**AIM OF THE TASK:**
Extract the text of every entry below exactly; leave images out.

**SOURCE DATA:**
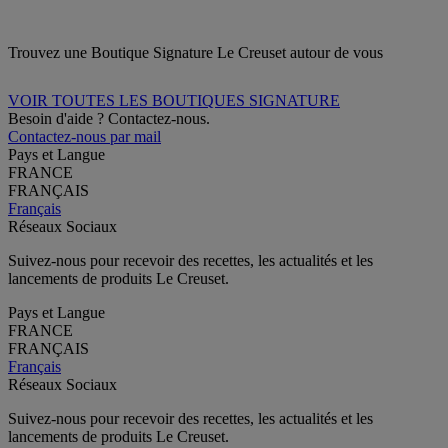
Trouvez une Boutique Signature Le Creuset autour de vous
VOIR TOUTES LES BOUTIQUES SIGNATURE
Besoin d'aide ? Contactez-nous.
Contactez-nous par mail
Pays et Langue
FRANCE
FRANÇAIS
Français
Réseaux Sociaux
Suivez-nous pour recevoir des recettes, les actualités et les
lancements de produits Le Creuset.
Pays et Langue
FRANCE
FRANÇAIS
Français
Réseaux Sociaux
Suivez-nous pour recevoir des recettes, les actualités et les
lancements de produits Le Creuset.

**COMPLETED EXERCISE:**
Trouvez une Boutique Signature Le Creuset autour de vous
VOIR TOUTES LES BOUTIQUES SIGNATURE
Besoin d'aide ? Contactez-nous.
Contactez-nous par mail
Pays et Langue
FRANCE
FRANÇAIS
Français
Réseaux Sociaux
Suivez-nous pour recevoir des recettes, les actualités et les
lancements de produits Le Creuset.
Pays et Langue
FRANCE
FRANÇAIS
Français
Réseaux Sociaux
Suivez-nous pour recevoir des recettes, les actualités et les
lancements de produits Le Creuset.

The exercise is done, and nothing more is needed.